CSV Files in Amazon S3
This connector materializes delta updates of Flow collections into files in an S3 bucket per the CSV format described in RFC-4180. The CSV files are compressed using Gzip compression.
The delta updates are batched within Flow, converted to CSV files, and then pushed to the S3 bucket at a time interval that you set. Files are limited to a configurable maximum size. Each materialized Flow collection will produce many separate files.
ghcr.io/estuary/materialize-s3-csv:dev
provides
the latest connector image. You can also follow the link in your browser to see past image versions.
Prerequisites
To use this connector, you'll need:
- An S3 bucket to write files to. See this guide for instructions on setting up a new S3 bucket.

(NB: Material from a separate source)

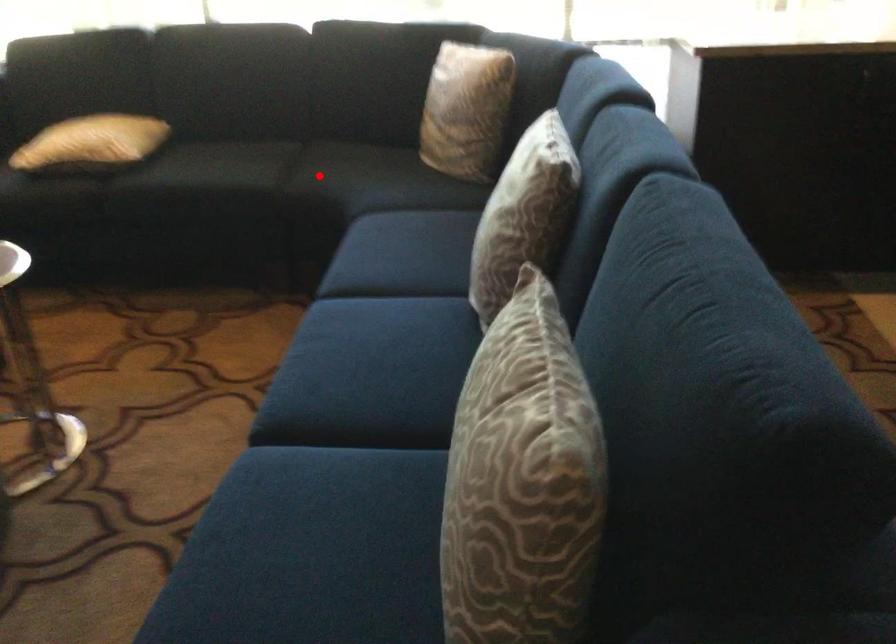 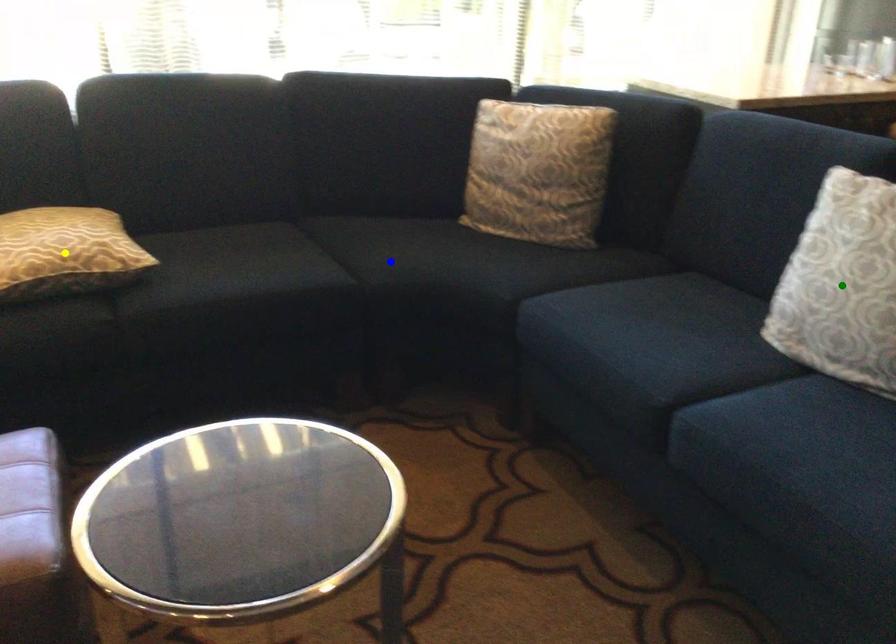 Question: I am providing you with two images of the same scene from different viewpoints. A red point is marked on the first image. You are given multiple points on the second image. Can you choose the point in image 2 that corresponds to the point in image 1?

- An AWS root or IAM user with the
s3:PutObject
permission for the S3 bucket. For this user, you'll need the access key and secret access key. See the AWS blog for help finding these credentials.
Configuration
Use the below properties to configure the materialization, which will direct one or more of your Flow collections to your bucket.
Properties
Endpoint
Property | Title | Description | Type | Required/Default |
---|---|---|---|---|
/bucket | Bucket | Bucket to store materialized objects. | string | Required |
/awsAccessKeyId | AWS Access Key ID | Access Key ID for writing data to the bucket. | string | Required |
/awsSecretAccessKey | AWS Secret Access key | Secret Access Key for writing data to the bucket. | string | Required |
/region | Region | Region of the bucket to write to. | string | Required |
/uploadInterval | Upload Interval | Frequency at which files will be uploaded. | string | 5m |
/prefix | Prefix | Optional prefix that will be used to store objects. | string | |
/fileSizeLimit | File Size Limit | Approximate maximum size of materialized files in bytes. Defaults to 10737418240 (10 GiB) if blank. | integer | |
/endpoint | Custom S3 Endpoint | The S3 endpoint URI to connect to. Use if you're materializing to a compatible API that isn't provided by AWS. Should normally be left blank. | string | |
/csvConfig/delimiter | Delimiter | Character to separate columns within a row. Defaults to a comma if blank. Must be a single character with a byte length of 1. | integer | |
/csvConfig/nullString | Null String | String to use to represent NULL values. Defaults to an empty string if blank. | integer | |
/csvConfig/skipHeaders | Skip Headers | Do not write headers to files. | integer |
Bindings
Property | Title | Description | Type | Required/Default |
---|---|---|---|---|
/path | Path | The path that objects will be materialized to. | string | Required |
Sample
materializations:
${PREFIX}/${mat_name}:
endpoint:
connector:
image: "ghcr.io/estuary/materialize-s3-csv:dev"
config:
bucket: bucket
awsAccessKeyId: <access_key_id>
awsSecretAccessKey: <secret_access_key>
region: us-east-2
uploadInterval: 5m
bindings:
- resource:
path: ${COLLECTION_NAME}
source: ${PREFIX}/${COLLECTION_NAME}
File Names
Materialized files are named with monotonically increasing integer values, padded with leading 0's so they remain lexically sortable. For example, a set of files may be materialized like this for a given collection:
bucket/prefix/path/v0000000000/00000000000000000000.csv
bucket/prefix/path/v0000000000/00000000000000000001.csv
bucket/prefix/path/v0000000000/00000000000000000002.csv
Here the values for bucket and prefix are from your endpoint configuration. The path is specific to the binding configuration. v0000000000 represents the current backfill counter for binding and will be increased if the binding is re-backfilled, along with the file names starting back over from 0.
Eventual Consistency
In rare circumstances, recently materialized files may be re-written by files with the same name if the materialization shard is interrupted in the middle of processing a Flow transaction and the transaction must be re-started. Files that were committed as part of a completed transaction will never be re-written. In this way, eventually all collection data will be written to files effectively-once, although inconsistencies are possible when accessing the most recently written data.